Decision to bring electoral reforms in HK well-grounded

BEIJING: By most historical accounts, China began to emerge as a nation-state with the Xinhai Revolution in 1911. The struggle was to transform from a civilization-state to a nation-state, per the model imposed then by the hegemony of Western political models.
Those initial efforts were not successful, with major setbacks to come in negotiations of the Treaty of Versailles in 1919, sparking the May Fourth Movement and also further opening the door to more Japanese aggression as Tokyo took control of Shandong Province in east China and extended its reach elsewhere in China until Japan’s defeat in 1945.
Some in Hong Kong Special Administrative Region and certainly the United Kingdom have long chafed at the idea that Hong Kong is part of China. Their sentiments predate and postdate the return of Hong Kong in 1997.
Perhaps no other country in the world is more responsible than the United Kingdom for initiating China’s “century of humiliation,” a period that saw the British effectively seizing control of Hong Kong and other areas and opening the door for other foreign powers to do the same. The return of Hong Kong was supposed to help heal that difficult history in part. After making British sovereignty the driving principle of Brexit, doesn’t London understand Beijing’s similar position?
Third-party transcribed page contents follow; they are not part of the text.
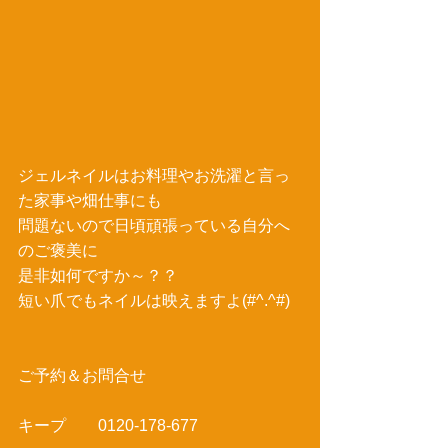
ジェルネイルはお料理やお洗濯と言っ
た家事や畑仕事にも 
問題ないので日頃頑張っている自分へ
のご褒美に 
是非如何ですか～？？ 
短い爪でもネイルは映えますよ(#^.^#) 
ご予約＆お問合せ 
キープ　　0120-178-677 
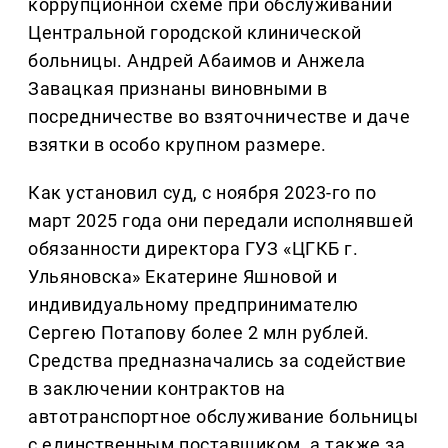
коррупционной схеме при обслуживании
Центральной городской клинической
больницы. Андрей Абаимов и Анжела
Завацкая признаны виновными в
посредничестве во взяточничестве и даче
взятки в особо крупном размере.
Как установил суд, с ноября 2023-го по
март 2025 года они передали исполнявшей
обязанности директора ГУЗ «ЦГКБ г.
Ульяновска» Екатерине Яшновой и
индивидуальному предпринимателю
Сергею Потапову более 2 млн рублей.
Средства предназначались за содействие
в заключении контрактов на
автотранспортное обслуживание больницы
с единственным поставщиком, а также за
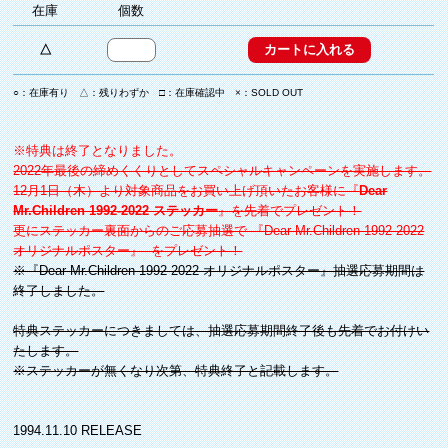
在庫
個数
△
○：在庫有り △：残りわずか □：在庫確認中 ×：SOLD OUT
※特典は終了となりました。
2022年最後の締めくくりとしてスペシャルキャンペーンを実施します。
12月1日（木）より対象商品をお買い上げ頂いたお客様に『
Dear
Mr.Children 1992-2022 ステッカー
』を先着でプレゼント！
更にステッカー裏面からのご応募抽選で 『Dear Mr.Children 1992-2022
オリジナルポスター』 をプレゼント！
※『Dear Mr.Children 1992-2022 オリジナルポスター』抽選応募期間は
終了しました。
特典ステッカーにつきましては、抽選応募期間終了後も先着でお付けい
たします。
※ステッカーが無くなり次第、特典終了と記載します。
1994.11.10 RELEASE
To be sure, there are other problems in Hong Kong that have motivated some protesters. These include high costs of living, especially related to housing, that have put a heavy burden on young people, as well as the working and middle classes.
There are other issues, like the lingering influence of Hong Kong’s oligarchy, a relic of British rule when tycoons were closely consulted by an appointed British royal governor. The extent to which the election reforms recently authorized at the annual session of the National People’s Congress, China’s top legislature, dilute the influence of those economically powerful people in Hong Kong will be an index of how these reforms actually promote democracy and address entrenched economic interests that are substantially responsible for some of the economic hardships others face. The word patriot is always double-edged. A patriot is by definition loyal to one nation, over and above others. In contemporary Chinese, there is no ambiguity about the meaning of this term, aiguo zhe.